Publieksbemiddeling en communicatie

  • Het beperkte budget en de beperkte personeelsbezetting voor beeldende kunst laten zich onder meer voelen bij de mogelijkheden op vlak van publieksbemiddeling en communicatie. Omkadering met zaalteksten, brochures, publicaties of rondleidingen is niet overal even gestructureerd uitgebouwd.
  • Verschillende CC’s zouden in de toekomst graag meer inzetten op randactiviteiten en op de betrokkenheid van een ‘vast’ publieksbestand. De publiekscijfers variëren veel van tentoonstelling tot tentoonstelling.

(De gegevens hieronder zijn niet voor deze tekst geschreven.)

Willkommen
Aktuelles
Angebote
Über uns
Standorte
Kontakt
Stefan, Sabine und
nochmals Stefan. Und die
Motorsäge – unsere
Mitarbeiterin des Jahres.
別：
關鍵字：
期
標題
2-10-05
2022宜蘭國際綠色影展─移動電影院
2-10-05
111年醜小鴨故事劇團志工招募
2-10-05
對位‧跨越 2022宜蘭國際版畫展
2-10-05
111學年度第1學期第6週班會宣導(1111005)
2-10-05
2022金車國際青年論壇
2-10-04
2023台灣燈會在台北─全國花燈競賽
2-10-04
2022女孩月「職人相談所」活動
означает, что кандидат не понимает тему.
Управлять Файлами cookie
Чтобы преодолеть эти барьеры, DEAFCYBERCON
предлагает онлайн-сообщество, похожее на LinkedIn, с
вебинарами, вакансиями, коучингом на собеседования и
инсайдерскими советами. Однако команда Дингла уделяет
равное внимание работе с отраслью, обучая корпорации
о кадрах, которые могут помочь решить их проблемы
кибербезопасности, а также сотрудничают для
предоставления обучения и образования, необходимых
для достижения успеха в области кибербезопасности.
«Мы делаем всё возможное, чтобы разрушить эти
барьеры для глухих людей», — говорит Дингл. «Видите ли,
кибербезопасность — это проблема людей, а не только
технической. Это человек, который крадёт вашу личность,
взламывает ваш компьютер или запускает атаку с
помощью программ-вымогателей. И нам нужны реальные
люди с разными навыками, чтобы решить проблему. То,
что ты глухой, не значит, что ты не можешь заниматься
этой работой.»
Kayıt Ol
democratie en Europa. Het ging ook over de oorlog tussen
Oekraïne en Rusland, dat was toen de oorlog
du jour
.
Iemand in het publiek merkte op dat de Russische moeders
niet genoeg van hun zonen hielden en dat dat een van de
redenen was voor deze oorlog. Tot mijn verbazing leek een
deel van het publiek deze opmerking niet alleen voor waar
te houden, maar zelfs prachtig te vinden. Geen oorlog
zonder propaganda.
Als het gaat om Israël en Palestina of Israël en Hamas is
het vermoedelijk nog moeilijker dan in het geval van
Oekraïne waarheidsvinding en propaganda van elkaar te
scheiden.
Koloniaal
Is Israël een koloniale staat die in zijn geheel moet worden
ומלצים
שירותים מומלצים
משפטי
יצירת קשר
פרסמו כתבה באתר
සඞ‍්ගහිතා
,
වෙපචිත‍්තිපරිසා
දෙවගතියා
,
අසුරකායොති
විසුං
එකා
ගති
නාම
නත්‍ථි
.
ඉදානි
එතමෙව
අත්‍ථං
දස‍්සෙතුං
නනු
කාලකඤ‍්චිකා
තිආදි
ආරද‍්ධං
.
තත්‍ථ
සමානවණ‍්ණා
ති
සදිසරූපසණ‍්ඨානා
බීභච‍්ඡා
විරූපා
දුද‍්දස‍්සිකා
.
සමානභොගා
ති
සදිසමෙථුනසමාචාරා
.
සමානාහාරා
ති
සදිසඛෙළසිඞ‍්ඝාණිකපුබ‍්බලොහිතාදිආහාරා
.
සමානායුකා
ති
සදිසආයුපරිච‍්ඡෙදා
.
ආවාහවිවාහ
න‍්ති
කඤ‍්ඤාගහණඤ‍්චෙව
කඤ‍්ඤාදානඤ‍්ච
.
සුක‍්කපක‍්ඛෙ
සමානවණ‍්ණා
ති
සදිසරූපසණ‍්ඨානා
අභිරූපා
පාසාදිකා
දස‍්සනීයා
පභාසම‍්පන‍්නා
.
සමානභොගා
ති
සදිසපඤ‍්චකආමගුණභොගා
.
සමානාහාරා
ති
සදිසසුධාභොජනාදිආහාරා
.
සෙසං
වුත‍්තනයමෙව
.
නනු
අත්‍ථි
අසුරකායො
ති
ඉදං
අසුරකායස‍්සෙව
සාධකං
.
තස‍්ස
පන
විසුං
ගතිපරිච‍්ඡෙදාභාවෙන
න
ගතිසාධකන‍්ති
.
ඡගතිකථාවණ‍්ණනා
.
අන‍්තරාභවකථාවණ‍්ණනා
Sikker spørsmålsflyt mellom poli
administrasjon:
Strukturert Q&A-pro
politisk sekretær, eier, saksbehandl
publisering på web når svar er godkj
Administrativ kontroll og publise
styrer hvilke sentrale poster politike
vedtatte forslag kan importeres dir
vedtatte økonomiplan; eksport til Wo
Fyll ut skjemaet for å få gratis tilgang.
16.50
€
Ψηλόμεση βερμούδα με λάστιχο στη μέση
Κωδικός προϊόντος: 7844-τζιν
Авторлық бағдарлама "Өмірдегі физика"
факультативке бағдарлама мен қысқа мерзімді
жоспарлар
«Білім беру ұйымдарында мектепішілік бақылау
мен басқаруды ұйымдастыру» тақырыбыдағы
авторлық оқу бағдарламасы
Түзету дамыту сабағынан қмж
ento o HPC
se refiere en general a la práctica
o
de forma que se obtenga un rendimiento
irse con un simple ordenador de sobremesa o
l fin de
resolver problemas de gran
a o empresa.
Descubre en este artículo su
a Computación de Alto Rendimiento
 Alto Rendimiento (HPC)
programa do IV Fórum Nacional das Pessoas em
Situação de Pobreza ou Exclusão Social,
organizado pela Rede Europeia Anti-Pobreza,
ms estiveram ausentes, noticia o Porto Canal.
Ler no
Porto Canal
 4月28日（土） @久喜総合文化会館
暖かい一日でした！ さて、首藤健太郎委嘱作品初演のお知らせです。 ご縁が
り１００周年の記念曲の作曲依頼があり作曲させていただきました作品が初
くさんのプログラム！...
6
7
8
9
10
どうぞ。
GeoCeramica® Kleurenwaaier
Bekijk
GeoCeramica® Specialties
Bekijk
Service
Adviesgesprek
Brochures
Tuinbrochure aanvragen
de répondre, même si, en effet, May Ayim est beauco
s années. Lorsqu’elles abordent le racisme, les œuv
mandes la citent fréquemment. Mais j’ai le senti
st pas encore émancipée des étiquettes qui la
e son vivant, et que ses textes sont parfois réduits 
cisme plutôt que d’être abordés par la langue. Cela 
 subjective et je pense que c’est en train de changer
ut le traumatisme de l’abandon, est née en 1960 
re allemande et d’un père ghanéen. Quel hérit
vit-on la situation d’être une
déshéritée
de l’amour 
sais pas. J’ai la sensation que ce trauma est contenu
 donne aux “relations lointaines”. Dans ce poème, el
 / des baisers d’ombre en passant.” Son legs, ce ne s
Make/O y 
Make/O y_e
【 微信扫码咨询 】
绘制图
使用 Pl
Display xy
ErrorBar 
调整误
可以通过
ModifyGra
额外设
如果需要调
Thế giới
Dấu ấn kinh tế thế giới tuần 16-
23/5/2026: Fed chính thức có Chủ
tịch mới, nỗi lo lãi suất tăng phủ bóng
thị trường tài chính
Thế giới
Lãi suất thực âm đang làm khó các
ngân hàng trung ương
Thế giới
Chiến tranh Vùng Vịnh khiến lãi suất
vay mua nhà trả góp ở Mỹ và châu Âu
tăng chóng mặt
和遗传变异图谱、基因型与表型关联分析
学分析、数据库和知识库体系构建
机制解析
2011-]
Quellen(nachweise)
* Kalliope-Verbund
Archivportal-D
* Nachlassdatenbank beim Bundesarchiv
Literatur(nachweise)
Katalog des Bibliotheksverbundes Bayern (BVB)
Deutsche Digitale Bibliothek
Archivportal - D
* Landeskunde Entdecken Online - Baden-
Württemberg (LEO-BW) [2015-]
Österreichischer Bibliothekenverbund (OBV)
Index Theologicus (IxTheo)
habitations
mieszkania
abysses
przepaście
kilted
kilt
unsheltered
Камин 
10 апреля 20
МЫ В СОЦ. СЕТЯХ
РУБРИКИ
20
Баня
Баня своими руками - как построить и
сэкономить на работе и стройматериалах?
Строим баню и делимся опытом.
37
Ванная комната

In sommige gevallen is het moeilijk in te schatten hoeveel bezoekers een tentoonstelling bezocht hebben doordat tentoonstellingen soms plaatsvinden in ruimtes waar sowieso passanten zijn. Het publieksbereik voor hedendaagse beeldende kunst vraagt in elk geval voortdurende aandacht van cultuurcentra.     

Schriftelijke bevraging

Aanvullend bij de diepte-interviews stuurde Kunstenpunt via e-mail een schriftelijke bevraging uit naar een uitgebreide lijst van 127 andere cultuur-en gemeenschapscentra, om informatie in te winnen over het al dan niet hebben van een tentoonstellingsprogramma, waarom wel/niet, hoe dat ingevuld wordt, hoe het centrum zich positioneert t.o.v. andere spelers in de buurt en wat de eventuele toekomstplannen zijn m.b.t. beeldende kunst. Van 26 cultuur- en gemeenschapscentra ontving Kunstenpunt een uitgebreid schriftelijk antwoord. Enkele inzichten:

  • 76% van de bevraagde cultuurcentra geeft aan een beeldendekunstwerking te hebben, waarbij vooral kansen worden gegeven aan lokale (amateur)kunstenaars om hun werk te presenteren.
  • Een aantal cultuurcentra zou in de toekomst graag meer inzetten op beeldende kunst.
  • De redenen die bepaalde cultuurcentra aangeven om de beeldendekunstwerking niet uit te breiden, zijn gelijklopend: gebrek aan expertise, beperkingen op vlak van infrastructuur, beperkt budget en personeel, het feit dat beeldende kunst weinig of geen inkomsten genereert en moeilijkheden om een lokaal publiek voor beeldende kunst op te bouwen.
  • Een deel van de cultuurcentra kiest er bewust voor om samen te werken met externe partners in de omliggende regio. Ze opteren ervoor om niet in concurrentie te treden met initiatieven die meer expertise rond beeldende kunst hebben opgebouwd. Zelfs privaat initiatief wordt in een enkel geval vanuit het cultuurcentrum ondersteund en het programma wordt mee in het programma van het cultuurcentrum gecommuniceerd.
Je leest: Kunst in de Nevelstad. Survey naar de beeldendekunstwerking van cultuurcentra (2015)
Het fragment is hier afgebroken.